-- Opening Marker --

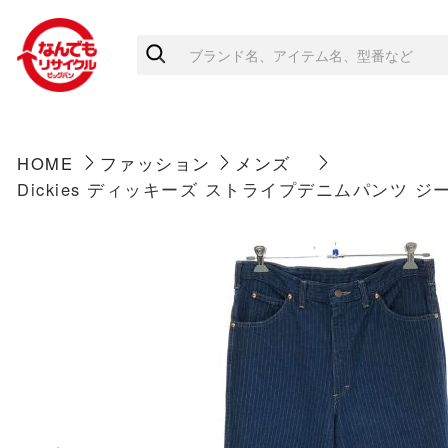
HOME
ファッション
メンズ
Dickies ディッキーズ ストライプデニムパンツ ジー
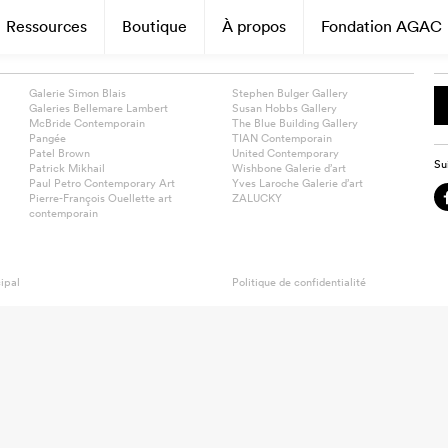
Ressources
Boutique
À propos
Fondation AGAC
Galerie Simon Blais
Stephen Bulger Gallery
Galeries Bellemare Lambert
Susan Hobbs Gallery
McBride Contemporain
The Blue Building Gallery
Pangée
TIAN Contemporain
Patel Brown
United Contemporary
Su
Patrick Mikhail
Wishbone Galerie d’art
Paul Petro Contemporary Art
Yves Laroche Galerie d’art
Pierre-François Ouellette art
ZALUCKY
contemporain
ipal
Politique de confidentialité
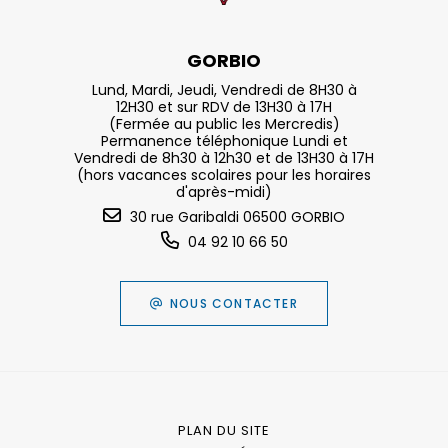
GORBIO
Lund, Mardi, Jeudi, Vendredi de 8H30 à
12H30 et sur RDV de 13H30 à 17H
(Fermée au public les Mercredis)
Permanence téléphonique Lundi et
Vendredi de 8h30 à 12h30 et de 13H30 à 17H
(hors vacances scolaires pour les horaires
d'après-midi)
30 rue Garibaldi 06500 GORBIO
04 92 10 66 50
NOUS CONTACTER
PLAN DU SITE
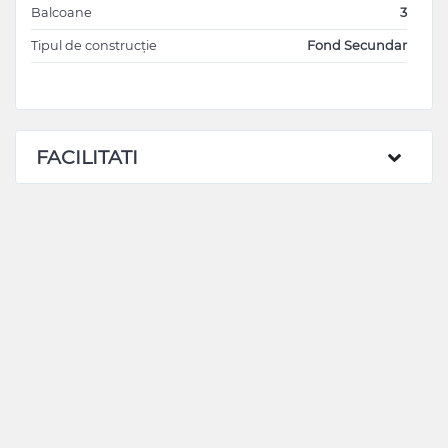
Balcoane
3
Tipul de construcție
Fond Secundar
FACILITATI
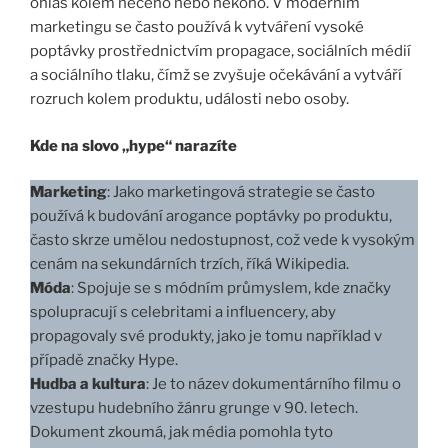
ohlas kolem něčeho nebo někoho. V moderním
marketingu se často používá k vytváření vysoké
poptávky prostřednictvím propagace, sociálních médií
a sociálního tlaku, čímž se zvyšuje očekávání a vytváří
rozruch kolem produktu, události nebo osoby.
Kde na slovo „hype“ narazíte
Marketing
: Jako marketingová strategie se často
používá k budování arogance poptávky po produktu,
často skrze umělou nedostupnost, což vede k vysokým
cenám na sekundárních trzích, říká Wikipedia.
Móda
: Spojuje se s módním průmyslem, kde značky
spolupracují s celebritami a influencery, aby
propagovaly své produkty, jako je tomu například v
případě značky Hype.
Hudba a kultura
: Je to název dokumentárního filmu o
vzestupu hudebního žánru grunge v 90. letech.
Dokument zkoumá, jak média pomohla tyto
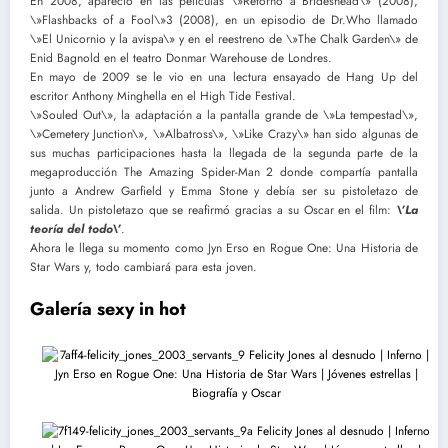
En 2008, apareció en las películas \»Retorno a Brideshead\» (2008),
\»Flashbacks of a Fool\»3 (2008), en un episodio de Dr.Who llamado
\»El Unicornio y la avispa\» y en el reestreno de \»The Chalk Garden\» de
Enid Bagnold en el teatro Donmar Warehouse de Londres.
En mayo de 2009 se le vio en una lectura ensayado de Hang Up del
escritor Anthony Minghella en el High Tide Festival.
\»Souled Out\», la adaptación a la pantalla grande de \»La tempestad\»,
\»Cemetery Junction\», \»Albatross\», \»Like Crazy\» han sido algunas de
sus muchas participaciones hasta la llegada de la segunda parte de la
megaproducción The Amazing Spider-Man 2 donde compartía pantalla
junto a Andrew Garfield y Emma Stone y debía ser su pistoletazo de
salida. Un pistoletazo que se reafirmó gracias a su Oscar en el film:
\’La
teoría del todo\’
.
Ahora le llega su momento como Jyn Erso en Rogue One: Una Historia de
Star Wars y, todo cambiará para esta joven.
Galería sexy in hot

-- Closing Marker --
-- Opening Marker --

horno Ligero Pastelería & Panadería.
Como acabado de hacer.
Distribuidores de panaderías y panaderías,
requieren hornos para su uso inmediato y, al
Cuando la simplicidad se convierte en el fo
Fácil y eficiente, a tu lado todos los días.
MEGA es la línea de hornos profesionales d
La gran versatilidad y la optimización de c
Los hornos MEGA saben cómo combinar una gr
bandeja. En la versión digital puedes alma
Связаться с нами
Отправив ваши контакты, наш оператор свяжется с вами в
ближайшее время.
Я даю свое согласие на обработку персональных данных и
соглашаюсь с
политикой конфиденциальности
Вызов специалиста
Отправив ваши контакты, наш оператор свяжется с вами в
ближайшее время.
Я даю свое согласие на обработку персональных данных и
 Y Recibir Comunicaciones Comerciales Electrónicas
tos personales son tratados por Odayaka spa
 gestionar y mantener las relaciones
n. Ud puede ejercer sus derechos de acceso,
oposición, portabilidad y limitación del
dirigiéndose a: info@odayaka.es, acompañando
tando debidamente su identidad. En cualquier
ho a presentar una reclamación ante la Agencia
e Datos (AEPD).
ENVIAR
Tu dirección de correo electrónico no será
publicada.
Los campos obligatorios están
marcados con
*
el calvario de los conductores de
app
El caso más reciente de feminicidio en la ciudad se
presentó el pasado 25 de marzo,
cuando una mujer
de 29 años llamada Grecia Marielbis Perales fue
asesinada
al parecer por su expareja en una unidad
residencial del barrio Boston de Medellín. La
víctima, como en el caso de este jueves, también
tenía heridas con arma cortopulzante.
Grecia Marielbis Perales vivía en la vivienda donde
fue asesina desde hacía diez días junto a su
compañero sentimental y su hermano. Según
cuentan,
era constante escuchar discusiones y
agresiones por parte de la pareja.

-- Closing Marker --

The problem:
All lines above holding the word "Vendredi" make up the answer; copy each one.

Exercise output:
Lund, Mardi, Jeudi, Vendredi de 8H30 à
Vendredi de 8h30 à 12h30 et de 13H30 à 17H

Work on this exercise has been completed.